§ **Extracted data**:
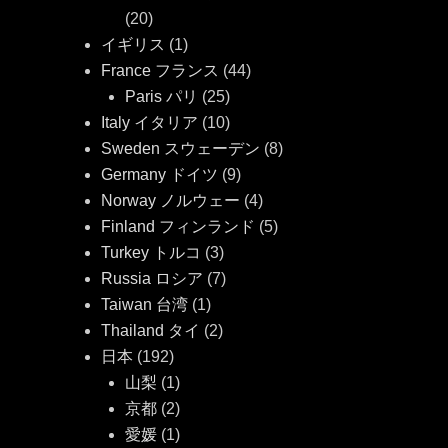
(20)
イギリス
(1)
France フランス
(44)
Paris パリ
(25)
Italy イタリア
(10)
Sweden スウェーデン
(8)
Germany ドイツ
(9)
Norway ノルウェー
(4)
Finland フィンランド
(5)
Turkey トルコ
(3)
Russia ロシア
(7)
Taiwan 台湾
(1)
Thailand タイ
(2)
日本
(192)
山梨
(1)
京都
(2)
愛媛
(1)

§ **Work order**: Your task is to retype all the entries exactly and leave out any pictures.

§ **Output below**:
(20)
イギリス
(1)
France フランス
(44)
Paris パリ
(25)
Italy イタリア
(10)
Sweden スウェーデン
(8)
Germany ドイツ
(9)
Norway ノルウェー
(4)
Finland フィンランド
(5)
Turkey トルコ
(3)
Russia ロシア
(7)
Taiwan 台湾
(1)
Thailand タイ
(2)
日本
(192)
山梨
(1)
京都
(2)
愛媛
(1)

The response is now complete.